A long flight can force you to cramp your body into a small seat for numerous hours. This kind of travel can take a toll on the body.  So, if you fly frequently especially internationally, the best thing you can do to consider trying a few flight-friendly yoga poses to reverse some of the damaging effects of extended periods of sitting.

Why sitting is the new smoking

Low air pressure in the cabin can slow your circulation and set you up for blood clots, particularly in the legs or DVT. Sitting around doesn’t help — especially if you’re on birth control pills. The only thing that gets that blood from the lower body back up to the heart is muscle contraction.

Furthermore, sitting for long periods can lead to atrophy of large leg and gluteal muscles, where they weaken and waste away. If you don’t use them, you lose them! These large muscles are important for walking and for stabilising you.

Ferraghini Travel Bag

Here are four yoga poses to keep the blood flowing to your body and your mind, allowing you to arrive alert, loose-limbed and ready to roll.

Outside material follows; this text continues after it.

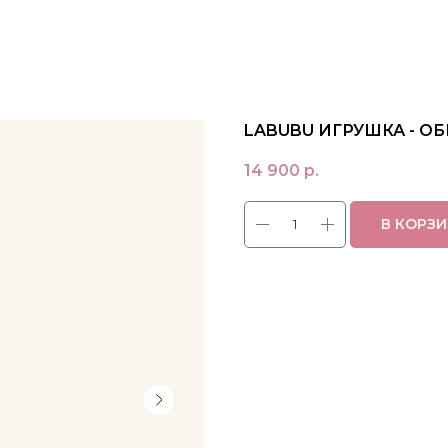
LABUBU ИГРУШКА - ОБ
14 900
р.
В КОРЗ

1. Reach forward and place your hands on the chair in front of you. Inhale and bring your chest forward, exhale and curl your belly in. Repeat for 5 slow breaths.

2. Place your hands either side of your chair. Inhale, lift your shoulders slowly, exhale and lower slowly. Repeat 10 times. Add in some shoulder rolls if you’re still tight.

3. Balance your body on the chair with a straight spine. Raise one knee and place your hands underneath. Roll your ankle both ways x 10. Swap sides.

4. Sit straight in your chair. Cross your left ankle over the right knee. Gently press just above the left knee. Hold and breathe for 5 slow breaths. Swap sides.